Minibüs
Tarım ve Orman Bakanlığı yetkilileri, bir zamanlar soyu tükenmiş düşünülen bir tür olan Anadolu Pars (Anadolu Leopard) nüfusunu arttırmak için stratejileri araştırmak için bilim adamları ile istişareler başlattılar.
class = “cf”>
Duyuru, 21-24 Mayıs tarihleri arasında Van’in doğu eyaletinde düzenlenen Ulusal Yaban Hayatı Kongresi sırasında bakanlığın himayesinde yapıldı.
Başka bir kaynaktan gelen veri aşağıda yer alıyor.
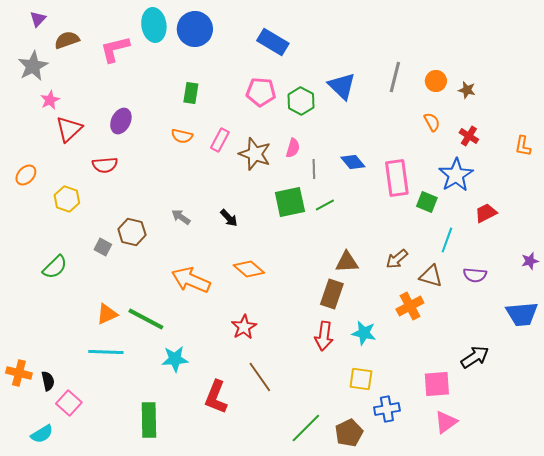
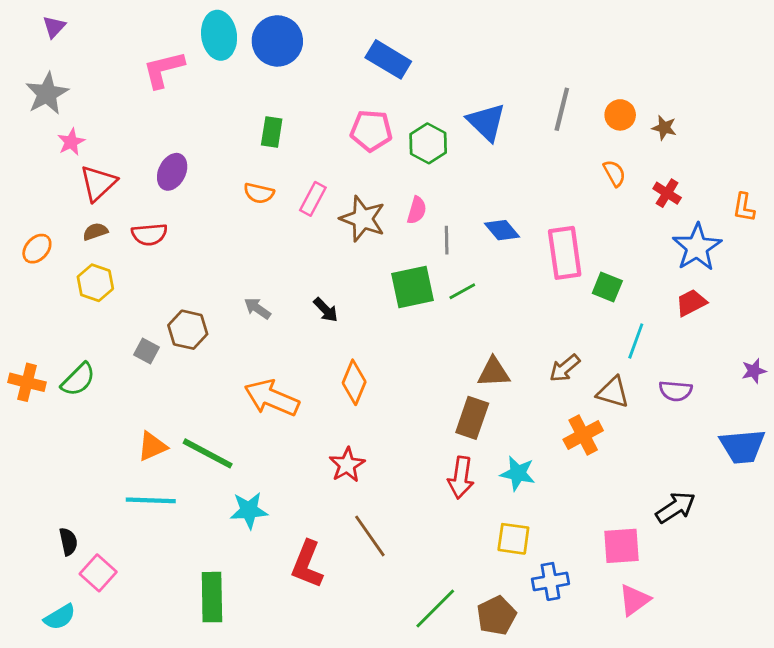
brown semicircle: (67, 40) -> (95, 232), moved, size x0.7
blue star: (456, 175) -> (697, 247), moved
orange diamond: (249, 269) -> (354, 382), turned 72
orange cross: (19, 373) -> (27, 382), moved

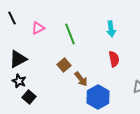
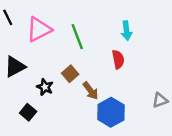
pink triangle: (38, 28) -> (39, 29), size x1.6
red semicircle: (114, 59) -> (118, 59), moved
black star: (19, 81) -> (45, 87), moved

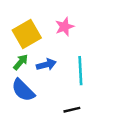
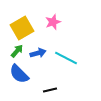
cyan line: (80, 71) -> (66, 58), turned -60
black line: (72, 110) -> (50, 90), moved

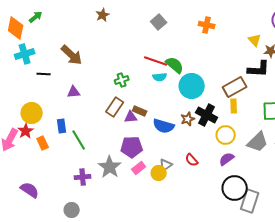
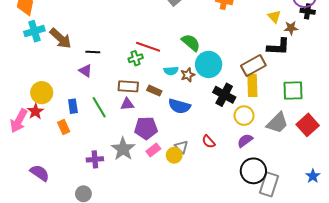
brown arrow: (72, 55) -> (60, 38), moved
red line: (156, 61) -> (148, 47), moved
black line: (44, 74) -> (93, 52), moved
cyan semicircle: (160, 77) -> (171, 71), moved
purple triangle: (74, 92) -> (86, 71), turned 40
yellow rectangle: (234, 106) -> (252, 85), size x1.5
brown rectangle: (115, 107) -> (128, 86), turned 60
purple triangle: (131, 117) -> (127, 104), moved
brown star: (188, 119) -> (188, 75), moved
green line: (79, 140) -> (99, 107), moved
orange rectangle: (43, 143) -> (64, 127), moved
gray triangle: (166, 165) -> (181, 147), turned -40

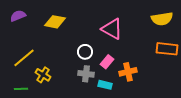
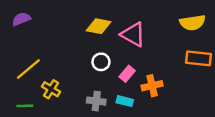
yellow diamond: (55, 22) -> (99, 26), moved
gray cross: (86, 74) -> (96, 101), moved

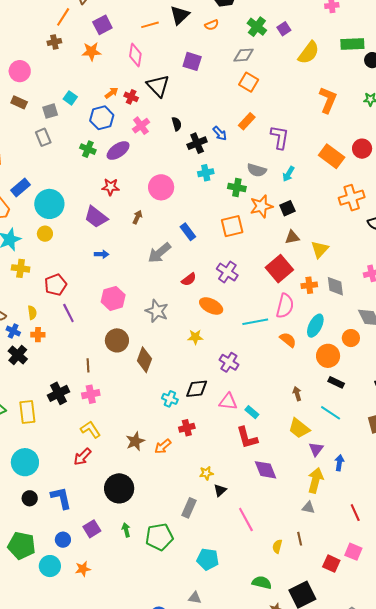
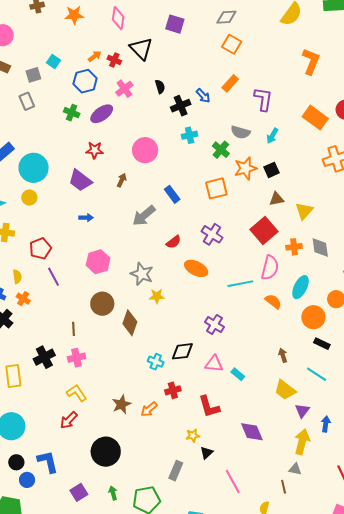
green cross: (237, 188) -> (221, 150), turned 30
orange cross: (38, 335) -> (23, 299), turned 32
yellow star: (195, 337) -> (157, 296), moved
red L-shape: (247, 438) -> (209, 407), moved
brown line: (300, 539) -> (284, 487), moved
blue circle: (63, 540) -> (27, 480), moved

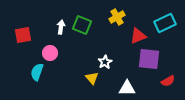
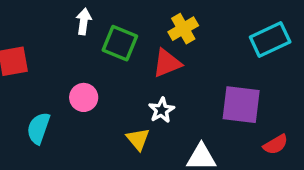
white arrow: (61, 27) -> (84, 21), moved
red triangle: (138, 36) -> (167, 63), moved
pink circle: (50, 53) -> (84, 97), moved

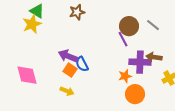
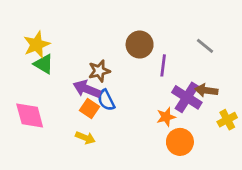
green triangle: (37, 11) -> (44, 64), moved
brown star: (77, 12) -> (99, 71), moved
brown circle: (129, 26) -> (140, 45), moved
purple line: (123, 39) -> (163, 65), turned 35
purple cross: (140, 62) -> (187, 97), turned 30

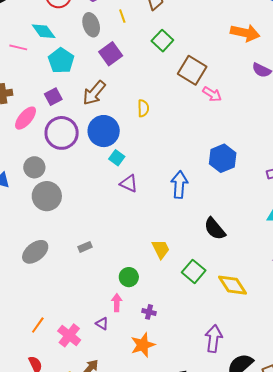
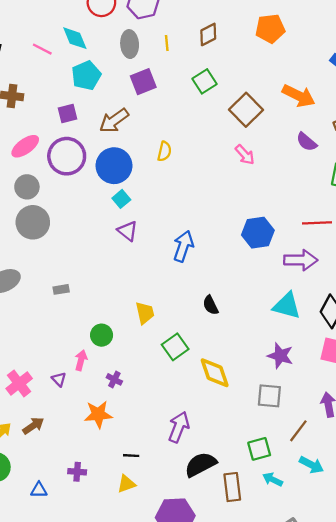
brown square: (192, 70) -> (246, 110), moved
pink ellipse: (26, 118) -> (25, 146), moved
blue hexagon: (223, 158) -> (258, 233), moved
black semicircle: (215, 229) -> (211, 305), size x0.7

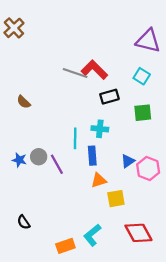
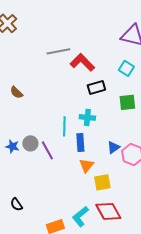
gray line: (75, 73) -> (58, 51), moved, turned -30
orange triangle: (99, 180) -> (86, 165), turned -35
red diamond: (138, 233) -> (108, 211), moved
Doğa Koruma ve Ulusal Parklar Genel Müdürü (DKMP) Kadir Çokiçin, Kongre’de konuşan “Anadolu Leopar’ın çoğalmasını desteklemek için neler yapabileceğimizi belirlemek için bilim adamlarıyla etkileşim kuruyoruz” dedi.
Çokiçin, son kamera tuzağı görüntülerinin bir zamanlar bölgede yok olduğuna inanılan zor büyük kedinin varlığını doğruladığını kaydetti. “Görüşlerin meydana geldiği alanları yakından izliyoruz ve bu habitatları korumak için önlemler alıyoruz” diye ekledi.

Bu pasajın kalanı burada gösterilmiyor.